Masking with a very large negative number pre-softmax effectively makes self-attention causal

Code example

In [16]:
W_q, W_k, W_v = nn.Linear(4, 4), nn.Linear(4, 4), nn.Linear(4, 4)
Q, K, V = W_q(x_embed), W_k(x_embed), W_v(x_embed)
A = Q @ K.transpose(2,1)
print(A)

tensor([[[ 0.57,  0.57,  0.84,  0.84,  0.57,  0.57],
         [ 0.21,  0.38,  0.24,  0.24,  0.38,  0.38],
         [ 0.37,  0.11, -0.07, -0.07,  0.11,  0.11],
         [ 0.37,  0.11, -0.07, -0.07,  0.11,  0.11],
         [ 0.21,  0.38,  0.24,  0.24,  0.38,  0.38],
         [ 0.21,  0.38,  0.24,  0.24,  0.38,  0.38]]],
       grad_fn=<UnsafeViewBackward0>)


In [17]:
mask = torch.ones_like(A).triu(diagonal = 1)
print(mask)

tensor([[[0., 1., 1., 1., 1., 1.],
         [0., 0., 1., 1., 1., 1.],
         [0., 0., 0., 1., 1., 1.],
         [0., 0., 0., 0., 1., 1.],
         [0., 0., 0., 0., 0., 1.],
         [0., 0., 0., 0., 0., 0.]]])


In [18]:
A.masked_fill(mask.bool(), float("-inf"))

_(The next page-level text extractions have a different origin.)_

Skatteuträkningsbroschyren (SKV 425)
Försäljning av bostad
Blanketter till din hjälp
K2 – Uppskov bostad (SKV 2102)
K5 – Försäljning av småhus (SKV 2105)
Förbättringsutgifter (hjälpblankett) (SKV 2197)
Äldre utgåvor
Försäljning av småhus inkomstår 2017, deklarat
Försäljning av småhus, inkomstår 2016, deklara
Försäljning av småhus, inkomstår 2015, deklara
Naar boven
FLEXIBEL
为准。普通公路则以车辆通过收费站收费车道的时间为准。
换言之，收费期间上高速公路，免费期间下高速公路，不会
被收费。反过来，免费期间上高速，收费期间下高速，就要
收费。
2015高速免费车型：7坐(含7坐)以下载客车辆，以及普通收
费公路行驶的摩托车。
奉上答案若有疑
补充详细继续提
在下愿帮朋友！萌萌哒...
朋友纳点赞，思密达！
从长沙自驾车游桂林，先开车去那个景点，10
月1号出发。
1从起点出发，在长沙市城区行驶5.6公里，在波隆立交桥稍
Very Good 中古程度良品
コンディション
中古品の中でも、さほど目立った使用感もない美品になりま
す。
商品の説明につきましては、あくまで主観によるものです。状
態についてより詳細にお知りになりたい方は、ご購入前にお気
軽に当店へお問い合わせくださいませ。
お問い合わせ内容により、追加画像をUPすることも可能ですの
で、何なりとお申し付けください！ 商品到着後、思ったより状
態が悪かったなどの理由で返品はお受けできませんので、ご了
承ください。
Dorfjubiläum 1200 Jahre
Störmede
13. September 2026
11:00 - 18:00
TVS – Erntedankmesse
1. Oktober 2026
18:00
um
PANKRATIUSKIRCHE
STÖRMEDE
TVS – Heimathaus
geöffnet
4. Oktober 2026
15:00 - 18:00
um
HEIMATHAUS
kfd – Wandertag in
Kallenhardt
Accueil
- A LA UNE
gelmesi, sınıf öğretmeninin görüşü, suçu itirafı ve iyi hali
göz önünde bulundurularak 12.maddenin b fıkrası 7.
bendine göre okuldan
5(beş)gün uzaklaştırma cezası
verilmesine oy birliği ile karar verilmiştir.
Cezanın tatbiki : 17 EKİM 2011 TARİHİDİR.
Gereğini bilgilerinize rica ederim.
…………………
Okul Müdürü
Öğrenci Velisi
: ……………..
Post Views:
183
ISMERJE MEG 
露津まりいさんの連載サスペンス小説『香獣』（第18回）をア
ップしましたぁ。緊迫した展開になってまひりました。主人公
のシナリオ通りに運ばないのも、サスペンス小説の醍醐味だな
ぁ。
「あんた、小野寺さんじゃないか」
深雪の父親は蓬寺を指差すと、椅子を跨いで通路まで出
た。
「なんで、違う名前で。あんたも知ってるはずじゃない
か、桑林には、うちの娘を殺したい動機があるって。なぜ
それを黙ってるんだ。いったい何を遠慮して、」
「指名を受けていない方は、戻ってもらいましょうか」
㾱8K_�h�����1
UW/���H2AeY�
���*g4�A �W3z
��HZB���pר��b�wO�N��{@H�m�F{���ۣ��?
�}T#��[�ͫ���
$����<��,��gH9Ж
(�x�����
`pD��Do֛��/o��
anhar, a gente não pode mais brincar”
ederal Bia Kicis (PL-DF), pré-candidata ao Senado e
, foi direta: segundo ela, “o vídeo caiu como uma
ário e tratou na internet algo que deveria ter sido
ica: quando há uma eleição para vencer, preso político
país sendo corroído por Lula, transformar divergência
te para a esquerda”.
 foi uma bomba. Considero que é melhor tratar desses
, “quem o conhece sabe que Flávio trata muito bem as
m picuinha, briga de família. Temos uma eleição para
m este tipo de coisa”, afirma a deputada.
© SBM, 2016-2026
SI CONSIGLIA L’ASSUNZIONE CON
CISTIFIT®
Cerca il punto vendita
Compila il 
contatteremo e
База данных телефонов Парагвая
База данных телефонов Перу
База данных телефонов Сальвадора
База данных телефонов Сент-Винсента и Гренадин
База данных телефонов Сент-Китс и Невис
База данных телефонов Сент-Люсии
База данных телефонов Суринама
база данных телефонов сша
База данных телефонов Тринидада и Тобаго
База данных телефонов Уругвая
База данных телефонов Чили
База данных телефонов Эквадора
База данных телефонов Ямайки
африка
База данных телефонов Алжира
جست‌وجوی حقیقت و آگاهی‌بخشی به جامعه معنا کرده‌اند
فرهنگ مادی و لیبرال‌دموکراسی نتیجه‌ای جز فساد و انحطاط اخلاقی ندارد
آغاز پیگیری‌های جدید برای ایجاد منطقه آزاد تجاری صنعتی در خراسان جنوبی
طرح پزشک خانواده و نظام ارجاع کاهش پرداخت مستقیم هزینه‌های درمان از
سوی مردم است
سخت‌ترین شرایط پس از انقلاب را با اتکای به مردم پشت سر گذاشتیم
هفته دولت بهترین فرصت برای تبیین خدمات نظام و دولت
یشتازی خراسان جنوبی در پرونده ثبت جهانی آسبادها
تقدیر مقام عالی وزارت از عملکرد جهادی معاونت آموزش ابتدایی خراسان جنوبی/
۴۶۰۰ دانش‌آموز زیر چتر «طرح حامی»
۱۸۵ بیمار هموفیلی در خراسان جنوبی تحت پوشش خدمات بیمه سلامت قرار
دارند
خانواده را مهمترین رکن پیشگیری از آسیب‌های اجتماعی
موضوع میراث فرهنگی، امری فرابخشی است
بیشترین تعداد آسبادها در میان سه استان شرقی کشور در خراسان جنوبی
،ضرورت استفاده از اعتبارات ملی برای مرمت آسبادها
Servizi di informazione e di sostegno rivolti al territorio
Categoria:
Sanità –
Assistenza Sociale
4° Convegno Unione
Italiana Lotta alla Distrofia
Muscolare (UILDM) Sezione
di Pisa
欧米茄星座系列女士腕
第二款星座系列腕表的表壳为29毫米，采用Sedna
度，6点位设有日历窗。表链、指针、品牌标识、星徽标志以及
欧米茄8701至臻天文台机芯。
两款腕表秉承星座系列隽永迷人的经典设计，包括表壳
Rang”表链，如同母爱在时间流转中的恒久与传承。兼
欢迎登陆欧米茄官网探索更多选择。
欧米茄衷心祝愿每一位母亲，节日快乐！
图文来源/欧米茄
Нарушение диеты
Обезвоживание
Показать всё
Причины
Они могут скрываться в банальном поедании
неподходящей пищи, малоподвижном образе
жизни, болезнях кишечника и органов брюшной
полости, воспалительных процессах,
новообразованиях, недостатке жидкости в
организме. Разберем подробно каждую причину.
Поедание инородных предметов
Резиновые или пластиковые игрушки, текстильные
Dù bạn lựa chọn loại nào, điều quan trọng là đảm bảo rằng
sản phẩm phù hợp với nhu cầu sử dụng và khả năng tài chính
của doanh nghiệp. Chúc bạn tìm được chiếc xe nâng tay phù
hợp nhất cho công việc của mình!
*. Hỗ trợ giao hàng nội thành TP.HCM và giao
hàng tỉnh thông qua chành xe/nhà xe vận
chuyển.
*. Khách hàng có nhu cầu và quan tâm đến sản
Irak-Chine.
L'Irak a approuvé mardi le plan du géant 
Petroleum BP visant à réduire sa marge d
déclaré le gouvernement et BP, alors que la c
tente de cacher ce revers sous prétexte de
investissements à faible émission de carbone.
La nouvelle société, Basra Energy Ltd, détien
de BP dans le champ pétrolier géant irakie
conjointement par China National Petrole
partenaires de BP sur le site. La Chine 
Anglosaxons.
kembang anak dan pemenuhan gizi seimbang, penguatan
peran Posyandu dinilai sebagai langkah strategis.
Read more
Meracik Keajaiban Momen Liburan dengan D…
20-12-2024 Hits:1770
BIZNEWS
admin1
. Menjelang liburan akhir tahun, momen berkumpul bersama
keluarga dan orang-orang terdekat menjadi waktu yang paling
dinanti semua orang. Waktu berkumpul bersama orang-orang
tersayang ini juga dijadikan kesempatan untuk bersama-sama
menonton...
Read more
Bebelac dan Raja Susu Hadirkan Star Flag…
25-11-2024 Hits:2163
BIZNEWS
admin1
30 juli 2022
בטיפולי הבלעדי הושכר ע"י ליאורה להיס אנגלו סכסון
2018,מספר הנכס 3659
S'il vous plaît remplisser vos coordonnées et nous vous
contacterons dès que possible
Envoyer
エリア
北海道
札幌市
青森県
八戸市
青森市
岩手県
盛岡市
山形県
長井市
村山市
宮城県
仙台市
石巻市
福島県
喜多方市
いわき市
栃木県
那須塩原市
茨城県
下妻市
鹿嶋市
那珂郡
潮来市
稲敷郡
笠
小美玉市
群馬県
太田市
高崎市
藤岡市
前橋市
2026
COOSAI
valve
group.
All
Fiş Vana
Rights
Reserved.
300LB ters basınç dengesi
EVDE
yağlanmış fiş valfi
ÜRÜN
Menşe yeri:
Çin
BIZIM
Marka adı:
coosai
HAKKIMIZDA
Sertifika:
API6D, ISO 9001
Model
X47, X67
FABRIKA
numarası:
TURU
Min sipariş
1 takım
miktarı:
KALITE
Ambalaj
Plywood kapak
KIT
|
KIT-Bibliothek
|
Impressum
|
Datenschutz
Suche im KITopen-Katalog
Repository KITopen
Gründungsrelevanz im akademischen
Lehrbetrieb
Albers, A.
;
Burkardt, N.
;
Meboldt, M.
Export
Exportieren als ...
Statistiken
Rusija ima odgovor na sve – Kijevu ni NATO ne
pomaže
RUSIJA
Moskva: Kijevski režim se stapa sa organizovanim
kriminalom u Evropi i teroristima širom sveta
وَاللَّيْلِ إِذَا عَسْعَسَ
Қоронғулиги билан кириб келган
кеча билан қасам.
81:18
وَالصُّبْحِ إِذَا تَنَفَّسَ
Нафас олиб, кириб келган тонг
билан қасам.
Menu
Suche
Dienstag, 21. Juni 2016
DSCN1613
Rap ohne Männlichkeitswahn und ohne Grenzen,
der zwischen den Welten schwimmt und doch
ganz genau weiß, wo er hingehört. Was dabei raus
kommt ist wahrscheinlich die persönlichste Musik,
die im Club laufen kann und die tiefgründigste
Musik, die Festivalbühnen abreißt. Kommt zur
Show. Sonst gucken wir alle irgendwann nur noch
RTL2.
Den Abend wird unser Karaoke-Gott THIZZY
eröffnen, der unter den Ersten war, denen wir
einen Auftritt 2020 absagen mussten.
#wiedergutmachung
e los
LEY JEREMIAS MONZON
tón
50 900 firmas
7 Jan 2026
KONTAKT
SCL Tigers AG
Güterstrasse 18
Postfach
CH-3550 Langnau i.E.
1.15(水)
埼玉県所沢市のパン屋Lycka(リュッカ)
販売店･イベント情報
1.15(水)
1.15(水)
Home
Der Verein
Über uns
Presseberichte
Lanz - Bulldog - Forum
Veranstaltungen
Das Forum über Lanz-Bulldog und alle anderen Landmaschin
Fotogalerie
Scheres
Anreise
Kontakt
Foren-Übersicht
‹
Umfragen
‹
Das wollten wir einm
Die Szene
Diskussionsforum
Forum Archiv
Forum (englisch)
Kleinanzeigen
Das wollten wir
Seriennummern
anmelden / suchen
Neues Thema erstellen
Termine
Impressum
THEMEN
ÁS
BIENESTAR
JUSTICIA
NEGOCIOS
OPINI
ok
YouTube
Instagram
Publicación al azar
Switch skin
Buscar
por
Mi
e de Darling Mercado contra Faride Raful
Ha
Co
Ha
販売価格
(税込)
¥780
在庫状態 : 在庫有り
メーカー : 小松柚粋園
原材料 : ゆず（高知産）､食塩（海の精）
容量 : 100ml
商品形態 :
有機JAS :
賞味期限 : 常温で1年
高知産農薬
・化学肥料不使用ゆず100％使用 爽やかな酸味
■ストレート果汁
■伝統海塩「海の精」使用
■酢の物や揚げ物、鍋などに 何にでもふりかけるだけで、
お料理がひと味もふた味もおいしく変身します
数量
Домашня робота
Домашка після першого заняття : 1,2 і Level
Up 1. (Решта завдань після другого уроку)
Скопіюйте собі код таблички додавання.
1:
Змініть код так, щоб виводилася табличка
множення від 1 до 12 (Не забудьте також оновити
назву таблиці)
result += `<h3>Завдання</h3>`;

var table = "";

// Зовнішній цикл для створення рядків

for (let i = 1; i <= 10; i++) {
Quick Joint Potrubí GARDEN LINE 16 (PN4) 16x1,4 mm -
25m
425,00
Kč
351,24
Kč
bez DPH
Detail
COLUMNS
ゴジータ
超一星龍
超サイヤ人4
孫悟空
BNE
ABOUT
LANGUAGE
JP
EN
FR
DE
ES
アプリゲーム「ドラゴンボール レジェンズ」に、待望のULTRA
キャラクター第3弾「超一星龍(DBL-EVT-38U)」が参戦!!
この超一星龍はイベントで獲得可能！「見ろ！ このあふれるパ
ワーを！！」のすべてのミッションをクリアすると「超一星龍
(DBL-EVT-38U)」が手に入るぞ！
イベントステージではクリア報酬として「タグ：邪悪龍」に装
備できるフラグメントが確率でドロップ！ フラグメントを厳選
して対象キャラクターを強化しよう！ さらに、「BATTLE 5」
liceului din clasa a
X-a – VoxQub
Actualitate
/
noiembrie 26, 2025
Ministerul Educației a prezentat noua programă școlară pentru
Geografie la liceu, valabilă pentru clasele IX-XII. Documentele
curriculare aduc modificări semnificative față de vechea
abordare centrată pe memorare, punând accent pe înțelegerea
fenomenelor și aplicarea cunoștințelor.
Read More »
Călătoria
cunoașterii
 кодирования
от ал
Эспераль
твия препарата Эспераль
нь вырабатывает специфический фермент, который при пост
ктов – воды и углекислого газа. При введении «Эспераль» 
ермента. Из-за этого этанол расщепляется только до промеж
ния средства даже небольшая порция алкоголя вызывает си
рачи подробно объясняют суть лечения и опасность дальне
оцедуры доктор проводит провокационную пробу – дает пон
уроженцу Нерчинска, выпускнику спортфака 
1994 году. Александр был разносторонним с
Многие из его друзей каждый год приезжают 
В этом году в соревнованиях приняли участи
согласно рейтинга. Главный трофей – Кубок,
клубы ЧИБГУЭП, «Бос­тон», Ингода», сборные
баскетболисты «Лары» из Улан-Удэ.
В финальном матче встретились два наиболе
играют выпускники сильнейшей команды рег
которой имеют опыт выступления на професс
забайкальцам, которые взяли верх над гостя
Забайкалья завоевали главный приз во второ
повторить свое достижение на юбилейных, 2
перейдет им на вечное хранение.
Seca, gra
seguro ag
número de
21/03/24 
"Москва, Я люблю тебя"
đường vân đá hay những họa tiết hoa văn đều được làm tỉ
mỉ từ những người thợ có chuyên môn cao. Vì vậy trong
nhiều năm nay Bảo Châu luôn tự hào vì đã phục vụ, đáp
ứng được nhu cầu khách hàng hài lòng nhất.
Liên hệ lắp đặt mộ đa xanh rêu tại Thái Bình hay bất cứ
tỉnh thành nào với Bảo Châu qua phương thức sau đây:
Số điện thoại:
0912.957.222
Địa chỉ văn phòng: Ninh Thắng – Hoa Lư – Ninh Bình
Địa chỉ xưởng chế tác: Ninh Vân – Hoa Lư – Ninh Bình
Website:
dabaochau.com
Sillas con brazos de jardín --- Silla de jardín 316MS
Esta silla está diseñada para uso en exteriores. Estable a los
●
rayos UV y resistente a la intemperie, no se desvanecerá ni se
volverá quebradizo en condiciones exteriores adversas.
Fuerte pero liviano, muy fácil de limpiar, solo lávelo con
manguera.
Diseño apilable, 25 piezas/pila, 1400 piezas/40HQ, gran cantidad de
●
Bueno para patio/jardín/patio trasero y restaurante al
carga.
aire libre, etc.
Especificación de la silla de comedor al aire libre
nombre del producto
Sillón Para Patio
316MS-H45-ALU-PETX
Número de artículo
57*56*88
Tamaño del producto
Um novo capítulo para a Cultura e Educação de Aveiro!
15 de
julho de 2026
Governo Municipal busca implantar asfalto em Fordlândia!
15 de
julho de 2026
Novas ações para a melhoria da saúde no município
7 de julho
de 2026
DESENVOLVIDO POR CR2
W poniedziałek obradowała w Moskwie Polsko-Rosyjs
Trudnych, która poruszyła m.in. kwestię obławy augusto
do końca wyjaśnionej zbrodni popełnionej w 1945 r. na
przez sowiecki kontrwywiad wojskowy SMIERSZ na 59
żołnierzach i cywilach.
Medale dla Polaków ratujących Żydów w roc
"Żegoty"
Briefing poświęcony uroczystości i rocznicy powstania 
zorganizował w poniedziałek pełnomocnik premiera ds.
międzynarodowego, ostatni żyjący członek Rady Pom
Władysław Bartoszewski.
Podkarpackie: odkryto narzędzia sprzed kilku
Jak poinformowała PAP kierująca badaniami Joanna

tensor([[[ 0.57,  -inf,  -inf,  -inf,  -inf,  -inf],
         [ 0.21,  0.38,  -inf,  -inf,  -inf,  -inf],
         [ 0.37,  0.11, -0.07,  -inf,  -inf,  -inf],
         [ 0.37,  0.11, -0.07, -0.07,  -inf,  -inf],
         [ 0.21,  0.38,  0.24,  0.24,  0.38,  -inf],
         [ 0.21,  0.38,  0.24,  0.24,  0.38,  0.38]]],
       grad_fn=<MaskedFillBackward0>)

In [19]:
A_masked = A.masked_fill(mask.bool(), float("-inf"))
F.softmax(A_masked, dim = -1)

tensor([[[1.00, 0.00, 0.00, 0.00, 0.00, 0.00],
         [0.46, 0.54, 0.00, 0.00, 0.00, 0.00],
         [0.42, 0.32, 0.27, 0.00, 0.00, 0.00],
         [0.33, 0.25, 0.21, 0.21, 0.00, 0.00],
         [0.19, 0.22, 0.19, 0.19, 0.22, 0.00],
         [0.15, 0.18, 0.16, 0.16, 0.18, 0.18]]], grad_fn=<SoftmaxBackward0>)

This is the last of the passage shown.